At the end of the last blog I wrote, “Many young people today take the attitude of a character on a popular sitcom.
“ I don’t object to the concept of a deity, but I’m baffled by the notion of one that takes attendance.” Parents are not much better with their constant appeals to the clergy that their “children have faith, they just don’t come to church”. Yet it is in the church that the public confession is most visible and heard so that the confession can go outward from the local congregation. We are gifted in the church to be gifts and be strengthened to “do” for others. The generation that “has faith but doesn’t come to church”, is also the generation that is silent about whatever faith it has. If it is not silent the confession made is usually shallow and sometimes Biblically incorrect.
One of the problems may be that we have lost something extremely important in our understanding of confession – confession means to speak back to God what he has spoken to us; to “not be ashamed of the Gospel; to witness like John the Baptizer does in John chapter 1, and to do so with the “end of the age in mind”. What I mean by that is that our witness, confession, testimony, is meant so that others “may believe that Jesus is the Christ, the son of the living God and that by believing they might have life in His name.” The Lutheran Confessors believed that their confession at Speyer that we talked about before, where they wore the motto “verbum dei manet aeternum” on their swords and livery, had to do with eternal life. They said, “in matters concerning the honor of God and the salvation and bliss of our souls, each [imperial estate] must stand by itself before God and render account [Rom 14:12], so that no one can use the actions and decisions of a minority or a majority to excuse himself.”

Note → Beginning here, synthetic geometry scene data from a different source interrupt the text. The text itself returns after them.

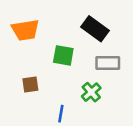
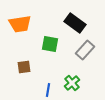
gray rectangle: (108, 63) -> (85, 50), turned -48
green cross: (91, 92) -> (72, 83), moved

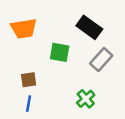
blue line: (48, 90) -> (29, 104), moved

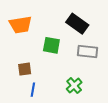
gray rectangle: (101, 60) -> (88, 52), turned 54
blue line: (29, 104) -> (33, 90), moved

At the end of the Augsburg Confession we read these words. “May it please your imperial majesty to graciously consider that these matters do not concern temporal goods, land, or people, but the eternal salvation or damnation of souls and consciences; and God will demand that we render an account in the Last Judgment of our conduct in these matters.”
There are eternal consequences to our confession or lack of same. As Oswald Bayer has written, “the fundamental matter at stake is that consciences are sharpened by the law and comforted by the gospel in view of the Last Judgment. The immediate counterpart to this forum before God is the public confession before the world: “Everyone who confesses me before men, I also will confess before my Father in heaven; but whoever denies me before men, I also will deny before my Father in heaven” (Mt 10:32f.) It is before this double forum that Luther makes his great confession of 1528 (Here I stand!). Since God’s word of comfort remains forever and is therefore the criterion par excellence, responsibility for it must be exercised also in the political sphere and public square.
There are eternal consequences to the confession that you make by going or not going to church. You don’t merit or earn anything but you are making a confession. As a deaf women said to her friend who asked her why she went to church since she couldn’t hear anything that was going on and the church could not afford a signer – “I want to show everyone whose side I am on”!